The governor’s office doesn’t issue press passes. There isn’t a board in the state that decides who is or is not a journalist. The legislature has issued Landfield a press pass. 

And even if members of Dunleavy’s administration take exception to his brand of journalism, his lawyer Matt Singer argues they can’t stop him from writing about them, or politics. 

“One aspect of a free press is that the government — including the governor — don’t get to pick and choose which media are entitled to report about government affairs,” he said. 

Singer said Landfield does a type of journalism that is disruptive. But he said the nature of media is evolving.

“Just because it’s different, just because it’s a different approach, doesn’t mean that it’s not entitled to the same constitutional protections and that it isn’t a valuable source of information for Alaskan citizens,” he said. 

Singer said it would be a simple fix to do what he and Landfield are asking them to do. 

“In this time of COVID, many of the governor’s press conferences are being done virtually.

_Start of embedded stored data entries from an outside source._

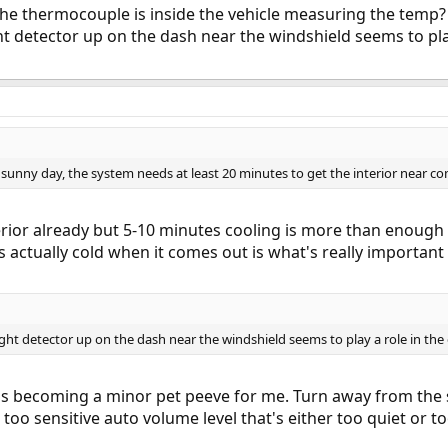
 thermocouple is inside the vehicle measuring the temp? 
ght detector up on the dash near the windshield seems to pla
t' sunny day, the system needs at least 20 minutes to get the interior near co
terior already but 5-10 minutes cooling is more than enough 
 is actually cold when it comes out is what's really important
light detector up on the dash near the windshield seems to play a role in th
it's becoming a minor pet peeve for me. Turn away from the s
a too sensitive auto volume level that's either too quiet or t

So fixing this issue would be as easy as adding the Alaska Landmine to an email invitation for virtual press conferences,” he said. 

It’s not clear what kind of argument the state could make against allowing Landfield into the press conferences. Maria Bahr, a spokesperson for the Department of Law, said the state has seen the lawsuit, but wouldn’t talk about the particulars of the state’s response to Landfield’s demand letter or how the state plans to argue in court. She wrote in an email that they’d file a response with the court.

Landfield’s legal team filed an injunction on Tuesday, essentially asking for the court to require that Landfield be allowed to attend press conferences while the lawsuit works its way through the system. They’ve asked that a hearing be set to consider their request on Dec. 30.